LawState and Law

Private and public law

Private and public law were demarcated many centuries ago. There are many theories and views about this distinction. The concept of norms of law can be realized only when considering both groups. In all legal systems, can this division be observed? Yes, practically in all.

Private and public law

What is this division? It is associated with the distribution of groups that help to systematize the rules of law necessary to ensure public interests (meaning the interests of the state), public and private.

Of course, the basis of public law is public power. Only the state can have it. Private law is called upon to protect and satisfy the interests of owners who are equal and free. Nobody doubts that it was developed precisely after the establishment of the institution of private property, as well as relations that arose on the basis of this institution.

There are various ways to systematize private law.

Private and public law are in a certain relationship with each other. This ratio is manifested in the following:

- Private law is a set of rules that protect and regulate the interests of owners - market entities. They also regulate the relationship associated with the process of exchange or production. The norms of public law are related to the regulation and consolidation of the procedure for the work of public authorities, the formation of higher bodies of authority, other state institutions, the activities of the organs of justice, and so on;

- Public law is the basis of private law. The second can not be carried out without the first;

- both groups of norms have the closest relationship. In most cases, the separation is purely conditional.

Private law is personal-free. Subjects can implement it in completely arbitrary directions.

The distribution of intangible and material goods is the main function of private law.

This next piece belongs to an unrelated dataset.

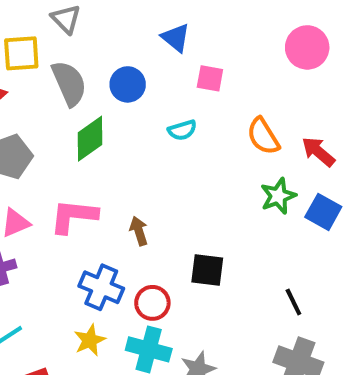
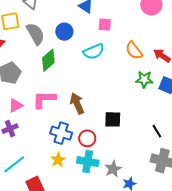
cyan semicircle: (182, 130) -> (94, 52), size x1.5
green star: (278, 196) -> (144, 79), turned 30
brown arrow: (139, 231) -> (77, 103), size x1.5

It also fixes both for specific subjects.

The main function of public law is to regulate public relations with the help of specific decrees emanating from the state.

Private and public law, acting as legal institutions, in maintaining the balance of social institutions play a positive role. They make public relations more flexible, help them develop in the right directions, strengthen the institution of protection of citizens' rights and freedoms.

Private law underlies the market economy and entrepreneurship. At the same time, it is divided into corporate and contractual.

Public law is designed to protect interstate and state interests, and the private one is necessary to create a single legal space.

The following features are typical for public law:

- its subjects are in a relationship of subordination. The same is true of the normative legal acts issued by them;

- in most cases, it is imperative norms ;

- the emphasis is always on satisfying various kinds of social relations;

- the will is in this case one-sided.

For private law, the following features are typical:

- will expression is free bilateral. A contractual form is used;

- the parties in any case are equal to each other;

- the norms used are optional;

- everything is done for the implementation of private interests.

In general, it is worth noting that the theory of state law took the concepts under consideration from Roman law. The basic provisions really existed back in the time of the Roman Empire.